Avoid mood-Altering substances and have mood control.
Avoiding mood-altering substances, such as alcohol, nicotine, and caffeine, is a key aspect of maintaining mental balance and mood control. These substances can often lead to an initial period of relaxation or euphoria, but their long-term impact can be quite detrimental, leading to addiction, withdrawal symptoms, and significant mood swings. Instead, focus on cultivating healthy habits for managing stress and emotions. This could include mindfulness practices, regular physical exercise, or engaging in hobbies and activities that you enjoy. These methods not only provide a natural and healthy means of mood regulation, but also contribute positively to overall well-being.
Maintain good sleep so you can enjoy your life.
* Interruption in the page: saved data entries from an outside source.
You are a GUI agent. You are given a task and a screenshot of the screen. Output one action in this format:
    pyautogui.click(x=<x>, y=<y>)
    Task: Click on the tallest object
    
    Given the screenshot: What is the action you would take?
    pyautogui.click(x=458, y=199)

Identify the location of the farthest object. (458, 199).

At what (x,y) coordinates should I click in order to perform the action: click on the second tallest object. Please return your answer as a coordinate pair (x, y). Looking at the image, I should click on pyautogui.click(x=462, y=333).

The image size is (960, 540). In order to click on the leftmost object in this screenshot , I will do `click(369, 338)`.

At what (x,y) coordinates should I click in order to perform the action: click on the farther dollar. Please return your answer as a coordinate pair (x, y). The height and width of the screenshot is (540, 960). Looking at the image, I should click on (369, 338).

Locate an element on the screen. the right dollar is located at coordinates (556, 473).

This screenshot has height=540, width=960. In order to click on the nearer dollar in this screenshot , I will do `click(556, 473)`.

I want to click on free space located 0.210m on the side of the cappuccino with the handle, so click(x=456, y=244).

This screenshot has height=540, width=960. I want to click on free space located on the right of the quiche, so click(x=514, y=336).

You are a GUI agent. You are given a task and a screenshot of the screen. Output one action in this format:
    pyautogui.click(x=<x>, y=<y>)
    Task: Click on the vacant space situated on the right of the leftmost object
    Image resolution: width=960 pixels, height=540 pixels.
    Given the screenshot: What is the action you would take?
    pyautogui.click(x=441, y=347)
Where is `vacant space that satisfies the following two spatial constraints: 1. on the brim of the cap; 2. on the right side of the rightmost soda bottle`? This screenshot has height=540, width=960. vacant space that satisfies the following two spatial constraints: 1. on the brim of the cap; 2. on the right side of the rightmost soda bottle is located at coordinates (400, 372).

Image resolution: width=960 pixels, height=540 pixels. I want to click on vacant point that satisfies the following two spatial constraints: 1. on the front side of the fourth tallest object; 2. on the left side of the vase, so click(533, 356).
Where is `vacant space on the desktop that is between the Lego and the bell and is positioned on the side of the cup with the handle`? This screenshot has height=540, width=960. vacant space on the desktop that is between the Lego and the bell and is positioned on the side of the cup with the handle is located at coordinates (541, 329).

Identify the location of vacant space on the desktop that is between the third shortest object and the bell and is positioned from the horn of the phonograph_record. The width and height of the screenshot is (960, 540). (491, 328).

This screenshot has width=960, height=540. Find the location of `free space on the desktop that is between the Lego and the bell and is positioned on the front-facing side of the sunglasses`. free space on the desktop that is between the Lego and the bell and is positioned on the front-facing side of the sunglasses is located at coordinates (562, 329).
Prioritizing quality sleep is fundamental to enhancing overall life enjoyment. A restful night’s sleep does more than just ward off exhaustion; it’s critically linked to cognitive function, emotional well-being, and physical health. When we consistently achieve quality sleep, we wake up invigorated, mentally sharp, and emotionally balanced, enabling us to tackle the day’s tasks with vigor and enthusiasm. Moreover, it has a profound impact on our creativity, problem-solving abilities, and mood, which directly feeds into our personal and professional relationships. Ignoring sleep or compromising on its quality can lead to fatigue, decreased concentration, and heightened stress levels, significantly diminishing life enjoyment. Therefore, making sleep a top priority is not an indulgence, but a necessity for a fulfilling and enjoyable life.
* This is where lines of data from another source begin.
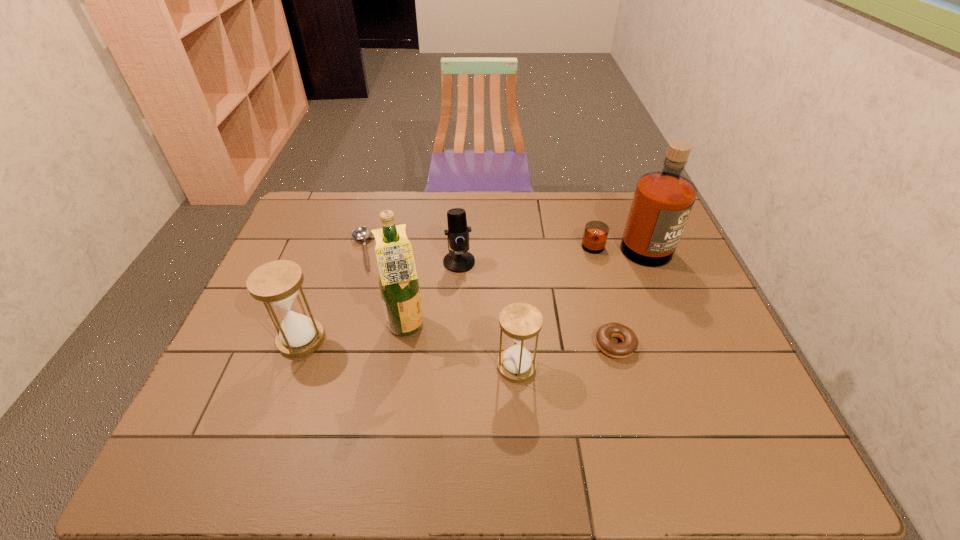 Where is `free space at the far edge of the desktop`? This screenshot has height=540, width=960. free space at the far edge of the desktop is located at coordinates (409, 212).

Locate an element on the screen. vacant space at the near edge of the desktop is located at coordinates (636, 389).

Where is `vacant space at the left edge of the desktop`? This screenshot has height=540, width=960. vacant space at the left edge of the desktop is located at coordinates (276, 385).

In the image, there is a desktop. At what (x,y) coordinates should I click in order to perform the action: click on vacant space at the right edge. Please return your answer as a coordinate pair (x, y). Image resolution: width=960 pixels, height=540 pixels. Looking at the image, I should click on (710, 342).

In the image, there is a desktop. What are the coordinates of `vacant space at the far left corner` in the screenshot? It's located at (321, 193).

This screenshot has height=540, width=960. I want to click on vacant region at the far right corner of the desktop, so click(610, 198).

At what (x,y) coordinates should I click in order to perform the action: click on vacant area that lies between the third object from right to left and the left hourglass. Please return your answer as a coordinate pair (x, y). Image resolution: width=960 pixels, height=540 pixels. Looking at the image, I should click on (409, 353).

Locate an element on the screen. free space between the nearer liquor and the right liquor is located at coordinates (517, 289).

Locate an element on the screen. free area in between the left hourglass and the doughnut is located at coordinates (458, 342).

At what (x,y) coordinates should I click in order to perform the action: click on vacant area that lies between the shortest object and the sixth tallest object. Please return your answer as a coordinate pair (x, y). The height and width of the screenshot is (540, 960). Looking at the image, I should click on (489, 298). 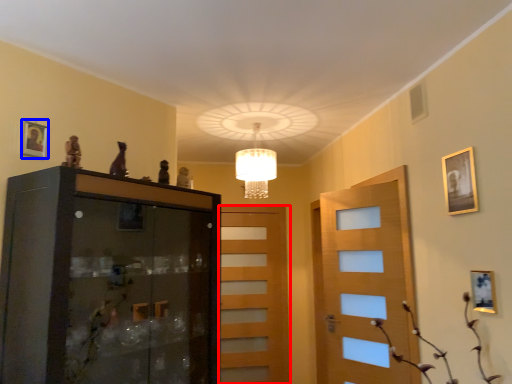 Question: Which object is further to the camera taking this photo, door (highlighted by a red box) or picture frame (highlighted by a blue box)?

Choices:
 (A) door
 (B) picture frame

Answer: (A) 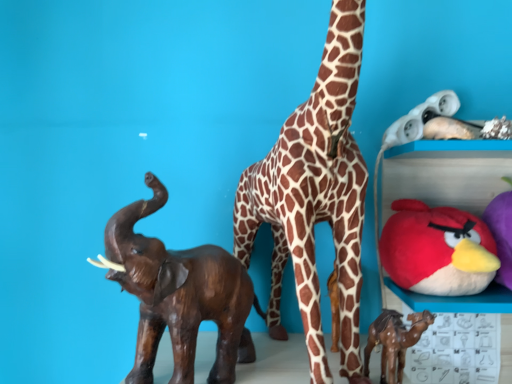 Question: Does point (320, 327) appear closer or farther from the camera than point (486, 225)?

Choices:
 (A) farther
 (B) closer

Answer: (A)

Question: In terms of width, does brown spotted fabric giraffe at center look wider or thinner when compared to soft plush bird at right, the 1th toy when ordered from right to left?

Choices:
 (A) thin
 (B) wide

Answer: (B)

Question: Which object is positioned farthest from the brown spotted fabric giraffe at center?

Choices:
 (A) brown wooden elephant at left, placed as the first toy when sorted from left to right
 (B) red plush toy at upper right, marked as the 3th toy in a left-to-right arrangement
 (C) brown glossy camel at lower right, the 3th toy positioned from the right
 (D) soft plush bird at right, the 1th toy when ordered from right to left

Answer: (D)

Question: Considering the real-world distances, which object is farthest from the soft plush bird at right, the 1th toy when ordered from right to left?

Choices:
 (A) brown glossy camel at lower right, the 3th toy positioned from the right
 (B) red plush toy at upper right, marked as the 3th toy in a left-to-right arrangement
 (C) brown spotted fabric giraffe at center
 (D) brown wooden elephant at left, acting as the fourth toy starting from the right

Answer: (D)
Get exercise to maintain high spirits.
Staying active doesn’t only contribute to physical health, but it’s also an effective strategy for mood enhancement. Regular physical activity triggers the release of endorphins, often known as “feel-good” hormones, which act as natural mood lifters. Whether it’s a brisk walk, a rigorous gym workout, or a peaceful yoga session, any form of exercise can help reduce feelings of anxiety, stress, and depression. Moreover, physical activity promotes better sleep, enhances self-confidence, and increases energy levels, all of which positively contribute to mood regulation. So, make it a point to incorporate a routine of physical activity into your daily schedule, not just for the sake of fitness, but as an investment in your emotional well-being.